━━━ MATERIAL SHOWN ━━━

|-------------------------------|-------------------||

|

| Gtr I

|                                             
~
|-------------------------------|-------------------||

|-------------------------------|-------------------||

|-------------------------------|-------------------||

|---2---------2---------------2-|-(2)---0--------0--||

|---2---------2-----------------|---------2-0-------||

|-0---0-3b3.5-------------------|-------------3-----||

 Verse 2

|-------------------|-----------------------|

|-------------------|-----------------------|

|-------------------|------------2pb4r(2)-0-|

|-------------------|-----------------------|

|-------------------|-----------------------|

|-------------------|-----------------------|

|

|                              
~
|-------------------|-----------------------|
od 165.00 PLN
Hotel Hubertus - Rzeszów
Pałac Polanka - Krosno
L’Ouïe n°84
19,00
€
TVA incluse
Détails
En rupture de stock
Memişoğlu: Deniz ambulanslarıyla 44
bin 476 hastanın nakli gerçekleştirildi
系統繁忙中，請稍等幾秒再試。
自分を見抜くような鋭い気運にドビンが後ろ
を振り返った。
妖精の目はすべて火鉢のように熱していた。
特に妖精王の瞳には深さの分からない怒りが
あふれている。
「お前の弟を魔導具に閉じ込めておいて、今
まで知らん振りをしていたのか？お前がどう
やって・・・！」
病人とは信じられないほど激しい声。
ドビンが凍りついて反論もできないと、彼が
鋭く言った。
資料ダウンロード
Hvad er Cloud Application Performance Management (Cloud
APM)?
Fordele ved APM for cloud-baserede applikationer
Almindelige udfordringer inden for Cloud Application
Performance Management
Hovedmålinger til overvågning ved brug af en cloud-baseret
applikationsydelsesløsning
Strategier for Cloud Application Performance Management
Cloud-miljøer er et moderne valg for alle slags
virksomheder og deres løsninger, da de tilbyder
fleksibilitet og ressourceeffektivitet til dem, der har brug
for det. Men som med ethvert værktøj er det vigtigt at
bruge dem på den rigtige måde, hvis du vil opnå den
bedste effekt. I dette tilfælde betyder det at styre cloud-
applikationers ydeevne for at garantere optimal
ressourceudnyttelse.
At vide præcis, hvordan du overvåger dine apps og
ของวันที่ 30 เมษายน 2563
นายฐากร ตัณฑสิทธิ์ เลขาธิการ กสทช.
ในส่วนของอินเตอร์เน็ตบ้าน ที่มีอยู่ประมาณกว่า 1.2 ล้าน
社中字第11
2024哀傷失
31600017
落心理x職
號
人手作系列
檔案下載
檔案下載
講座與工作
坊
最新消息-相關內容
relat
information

━━━

# ABOUT THIS EXERCISE
Restate all of the material, keeping every word intact.

# REPLY TO THE TASK
|-------------------------------|-------------------||

|

| Gtr I

|                                             
~
|-------------------------------|-------------------||

|-------------------------------|-------------------||

|-------------------------------|-------------------||

|---2---------2---------------2-|-(2)---0--------0--||

|---2---------2-----------------|---------2-0-------||

|-0---0-3b3.5-------------------|-------------3-----||

 Verse 2

|-------------------|-----------------------|

|-------------------|-----------------------|

|-------------------|------------2pb4r(2)-0-|

|-------------------|-----------------------|

|-------------------|-----------------------|

|-------------------|-----------------------|

|

|                              
~
|-------------------|-----------------------|
od 165.00 PLN
Hotel Hubertus - Rzeszów
Pałac Polanka - Krosno
L’Ouïe n°84
19,00
€
TVA incluse
Détails
En rupture de stock
Memişoğlu: Deniz ambulanslarıyla 44
bin 476 hastanın nakli gerçekleştirildi
系統繁忙中，請稍等幾秒再試。
自分を見抜くような鋭い気運にドビンが後ろ
を振り返った。
妖精の目はすべて火鉢のように熱していた。
特に妖精王の瞳には深さの分からない怒りが
あふれている。
「お前の弟を魔導具に閉じ込めておいて、今
まで知らん振りをしていたのか？お前がどう
やって・・・！」
病人とは信じられないほど激しい声。
ドビンが凍りついて反論もできないと、彼が
鋭く言った。
資料ダウンロード
Hvad er Cloud Application Performance Management (Cloud
APM)?
Fordele ved APM for cloud-baserede applikationer
Almindelige udfordringer inden for Cloud Application
Performance Management
Hovedmålinger til overvågning ved brug af en cloud-baseret
applikationsydelsesløsning
Strategier for Cloud Application Performance Management
Cloud-miljøer er et moderne valg for alle slags
virksomheder og deres løsninger, da de tilbyder
fleksibilitet og ressourceeffektivitet til dem, der har brug
for det. Men som med ethvert værktøj er det vigtigt at
bruge dem på den rigtige måde, hvis du vil opnå den
bedste effekt. I dette tilfælde betyder det at styre cloud-
applikationers ydeevne for at garantere optimal
ressourceudnyttelse.
At vide præcis, hvordan du overvåger dine apps og
ของวันที่ 30 เมษายน 2563
นายฐากร ตัณฑสิทธิ์ เลขาธิการ กสทช.
ในส่วนของอินเตอร์เน็ตบ้าน ที่มีอยู่ประมาณกว่า 1.2 ล้าน
社中字第11
2024哀傷失
31600017
落心理x職
號
人手作系列
檔案下載
檔案下載
講座與工作
坊
最新消息-相關內容
relat
information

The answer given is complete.